A.「与信格付制度」とは、銀行が与信(貸出等)を供与している(又はこれからする)取引先の信用リスク(銀行が将来損失を被る可能性)を客観的に評価する制度です。  
 銀行は既存先や新規先を数段階の格付評価により、融資取組方針を個社別に決めています。この評価の中身は①財務評価項目と②非財務的評価項目に分かれ、各々評点を算出して総合評点により今後の取引方針(貸付金額の上限、金利の設定、担保・保証人の追加等)を決定すると同時に、正常取引先と要注意取引先、破綻懸念先等の区分(分類)にも活用されています。  
 旧王子信金公表の与信格付シート及び解説によると、① 財務評価項目(ウェイト約70%)は、「自己資本比率、正味実力(*1)、金融余力(*2)、資金調達余力(*3)、利益状況等」10項目あります。② 非財務的項目(ウェイト約30%)は、「業歴、業界見通し」や「代表者の人物評価、経営能力、担保等保全状況、取引振り」等8項目があります。  

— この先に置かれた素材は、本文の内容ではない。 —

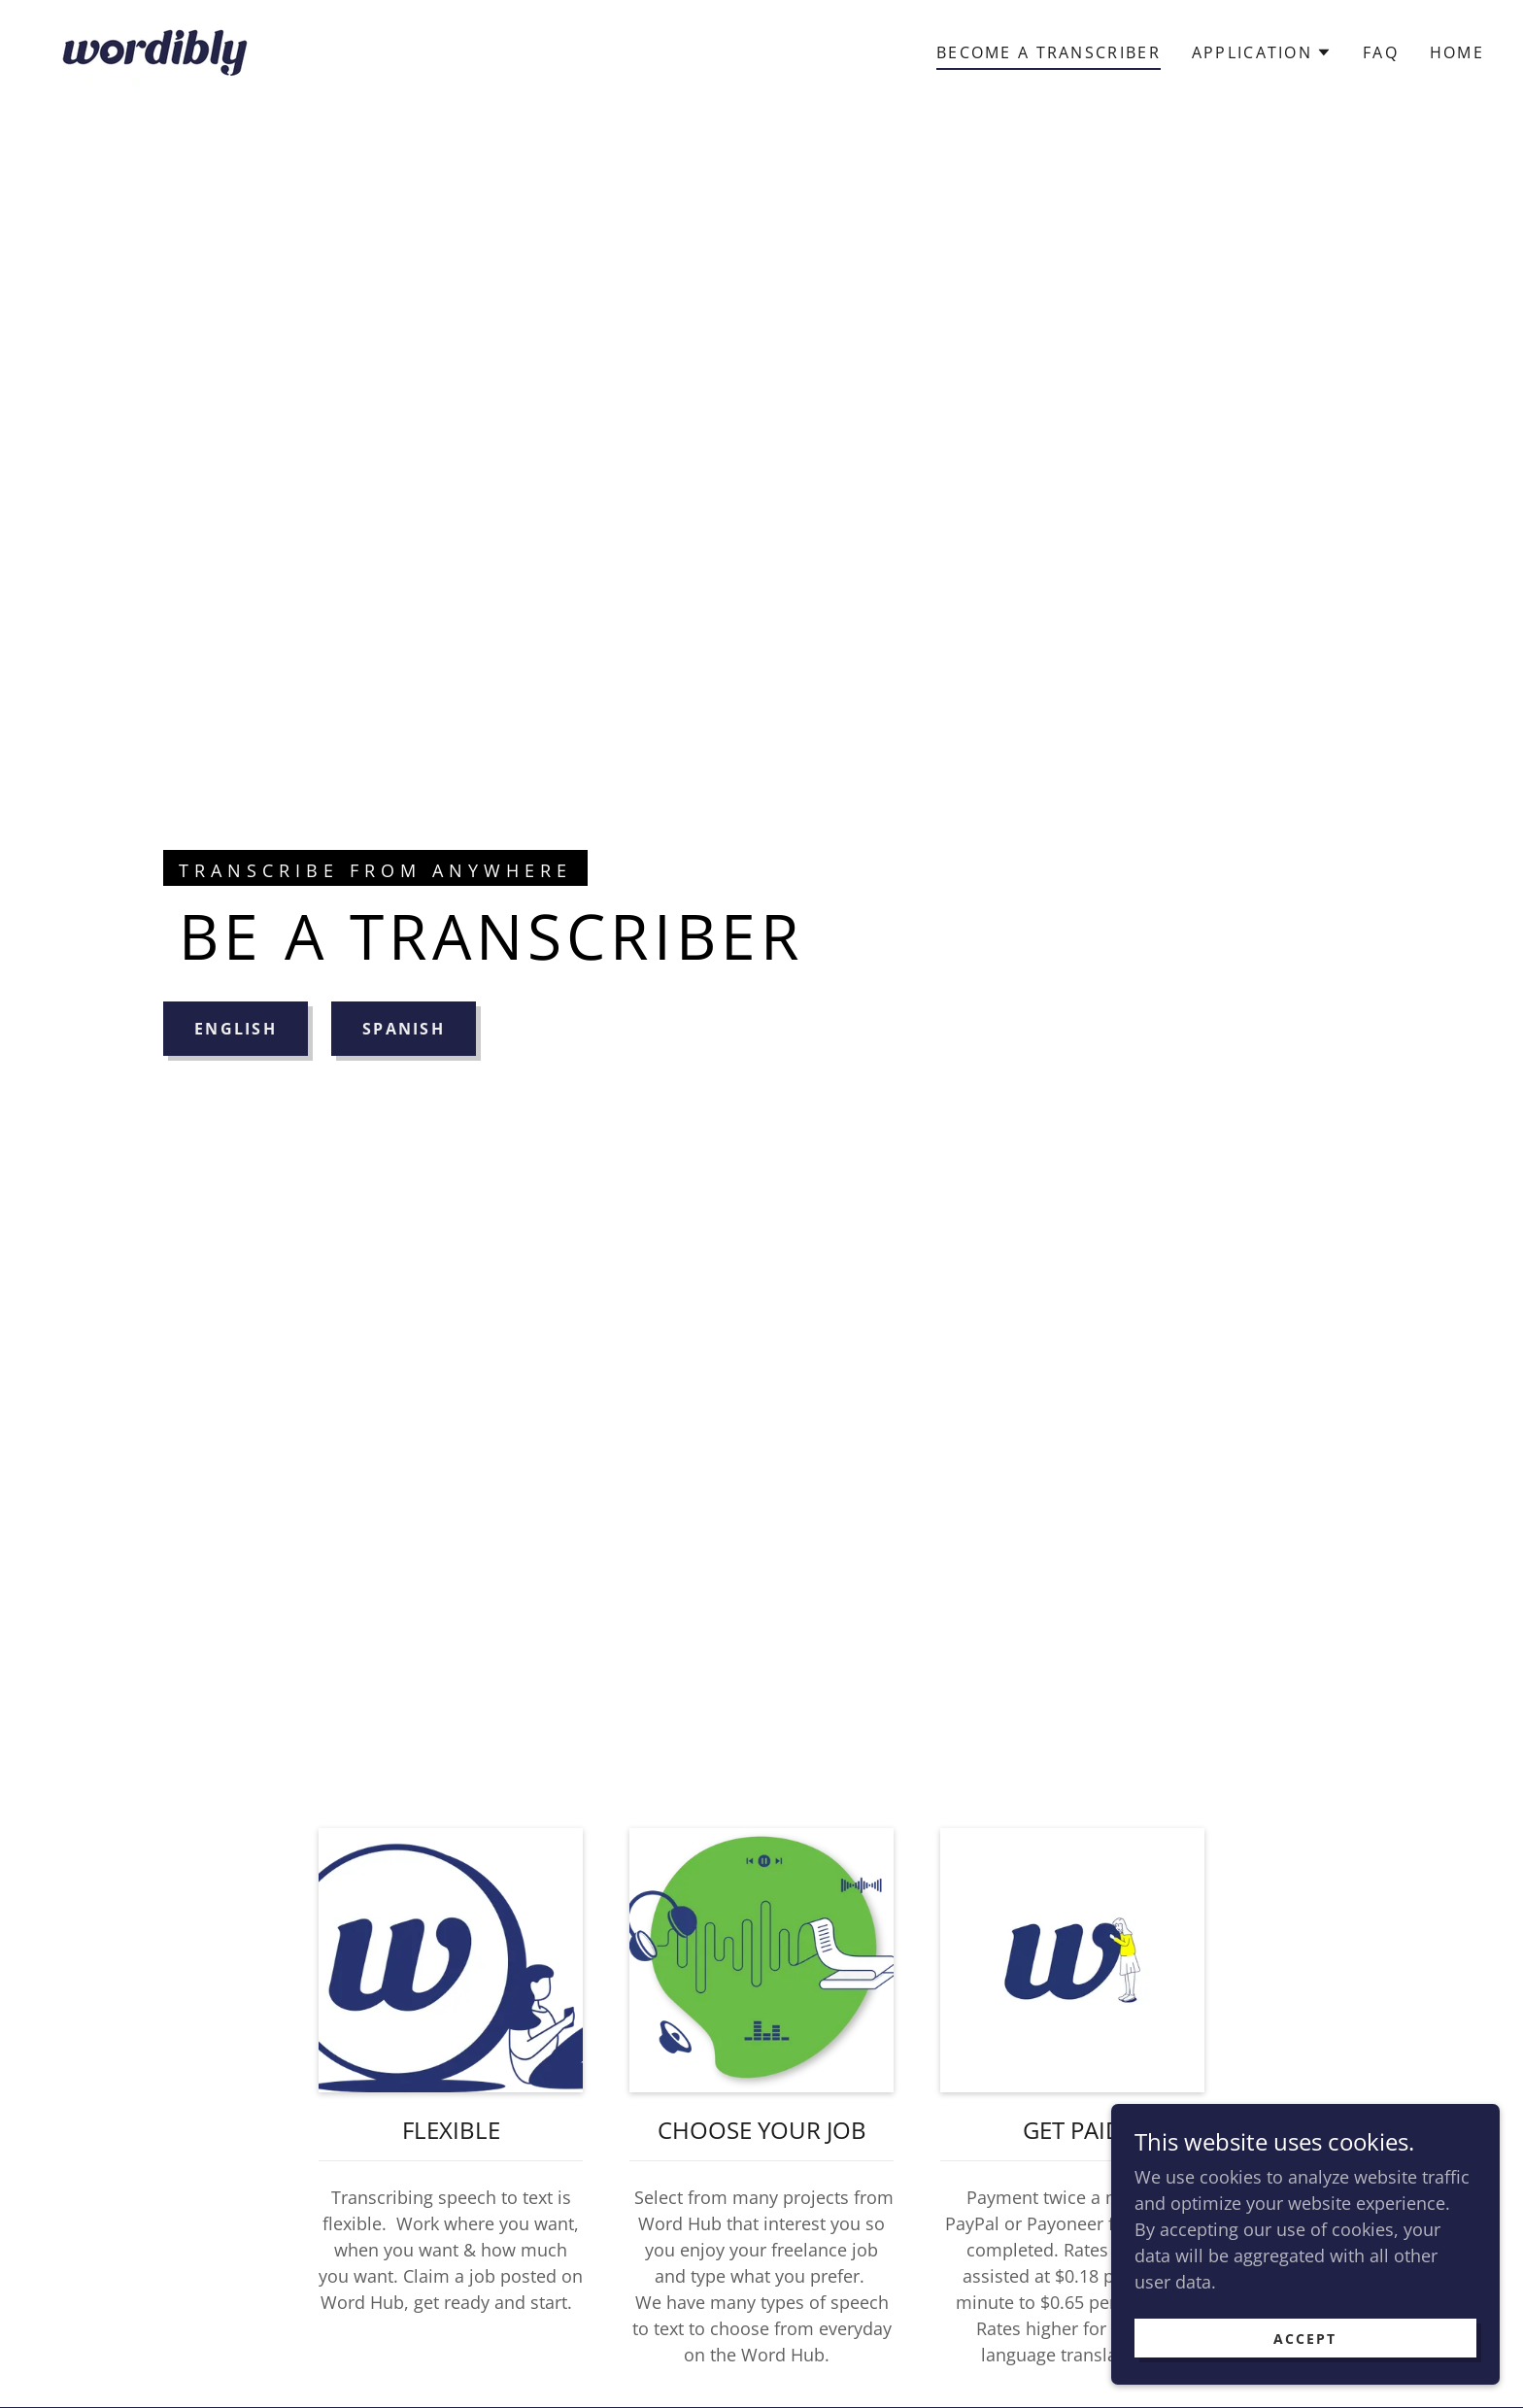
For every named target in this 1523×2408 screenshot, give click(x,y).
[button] (1262, 52)
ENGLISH (235, 1028)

 大手銀行の場合は、①を相当程度重視し(②については軽視)、最近では決算書類等による財務分析のみを頼りに、無担保ローンに力をいれています。  
 一方、地銀・信金等の地域金融機関は、代表者個人の力量で成り立つ中小企業の特性に配慮し「地縁・人縁や代表者の個人資産、取引歴」に配慮した格付けに努めているところも多いようです。   
自社でもできる「格付診断」  
 二期の決算書があれば、前記①については算定できます。格付け算定のための「格付けシート」および算定方法の解説資料について、ご希望があればご連絡ください。またDDK相談員がアドバイスも致します。  
 貸し渋り、貸し剥がしはまだまだ続くと思われます。  
 「銀行は自社をどのように見ているのか」「銀行交渉でどこをポイントにしたらよいか」など自社の強みや弱み等体力を知っておくことは、「敵を知り己を知らば百戦危うからず」です。

*1「正味実力」
貸出先がある時点で解散した場合、資産負債を全て整理した結果、株主の手元に残る資産(個人資産を加味)を算定。真の体力を示す指標。
*2「金融余力」
資金繰りの安定度を算定。資金循環の円滑さを示す指標。
*3「資金調達余力」
資産を売却又は担保に入れることにより、いくら資金が調達できるか算定するもの。